Pourtant, la restauration collective souffre du manque de considération, du manque de reconnaissance et elle est souvent critiquée en raison des budgets qui sont à la baisse dans le secteur.

Il faut toutefois noter que la restauration collective joue son rôle social et économique face à la crise sociale. Beaucoup ont oublié le vrai coût du repas, du bon repas, celui qui est au cœur de notre préoccupation avec toute la sécurité, sincérité et traçabilité que chacun souhaite.... avec en plus les notions de plaisir et de convivialité.

On retrouve la restauration collective dans toutes les branches (scolaires, université, entreprises, administrations, etc.).

Dans quelles branches professionnelles se développe le plus la restauration collective ? 

Les Ehpad seront demain, avec le portage à domicile, une source de besoin grandissante car la population grandie en âge : en 2020, on aura plus de 40 % de personne de plus de 60 ans en Europe.

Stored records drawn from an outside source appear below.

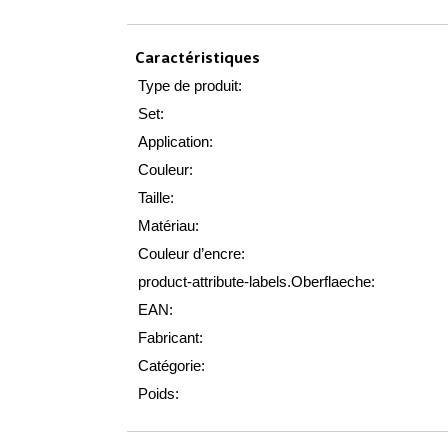
Caractéristiques
Type de produit:
Set:
Application:
Couleur:
Taille:
Matériau:
Couleur d’encre:
product-attribute-labels.Oberflaeche:
EAN:
Fabricant:
Catégorie:
Poids: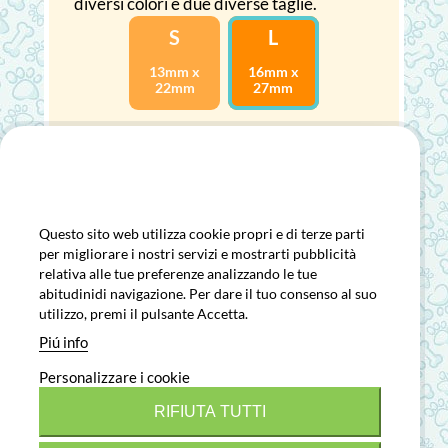
diversi colori e due diverse taglie.
S
L
13mm x
16mm x
22mm
27mm
Utilizziamo i cookie
Questo sito web utilizza cookie propri e di terze parti
per migliorare i nostri servizi e mostrarti pubblicità
CONTATTO
relativa alle tue preferenze analizzando le tue
abitudinidi navigazione. Per dare il tuo consenso al suo
CONSEGNA
utilizzo, premi il pulsante Accetta.
Piú info
PAGAMENTO SICURO
Personalizzare i cookie
RIFIUTA TUTTI
INCISIONE CON GARANZIA A VITA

Quels sont les métiers phares du secteur ?

Les techniciens sont des acteurs souvent sollicités. Les cuisiniers, les chefs de cuisine centrale et les magasiniers sont les profils qui sont et seront le plus recherchés à l'avenir.

Mais les employeurs rencontrent des difficultés à trouver des profils qualifiés car les secteurs où exercer sont encore mal connus du grand public. Par exemple, l'Education nationale, premier pourvoyeur en cuisiniers, n’informe pas les futurs professionnels de toutes les opportunités de ce métier.

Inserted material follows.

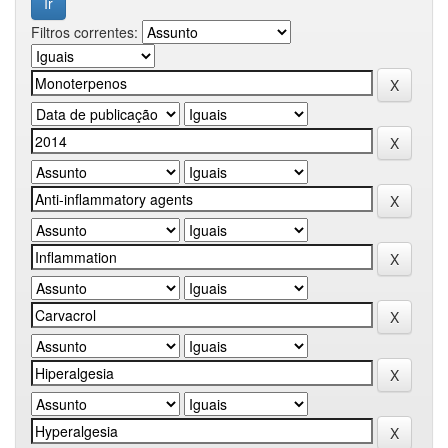
Filtros correntes:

De plus, la transmission du savoir ne se fait plus, le coût des charges ne permet plus aux entreprises de doubler les postes afin de pouvoir transmettre le savoir et savoir faire.

Comment remédier à ce déficit d'image ?

Communiquer, mais aussi changer le fonctionnement des écoles et lycées hôteliers. Il faut savoir qu'1 jeune formé sur 20 restera dans le métier ! 97 % des cuisiniers ne seront plus dans la restauration commerciale au bout de quelques années.

Comment sensibilisez-vous les jeunes aux métiers de la restauration collective ?

Il faut expliquer, mettre en place des concours de cuisinier en restauration collective comme nous le faisons au SIRHA afin de valoriser les acteurs qui n'ont pas à rougir de leurs compétences. La création du MOF restauration collective pourrait redonner une meilleure image à notre profession.

Quels sont les atouts du secteur pour un jeune qui n'a pas encore fait son choix d'orientation ?

Les atouts sont nombreux :

  • Possibilité de promotion interne aussi bien au niveau du CAP que de l'ingénieur ;
  • Divers segments possibles (variété des clients et des enjeux) ;
  • Salaire intéressant au regard du nombre d’heures ;
  • Nombreux postes ouverts à la fonction publique ;
  • Logement de fonction parfois ;
  • Proposition de mutuelle, CE ;
  • Possibilité de mutation ;
  • Évolution de carrière cuisinier – gérant ou directeur, etc.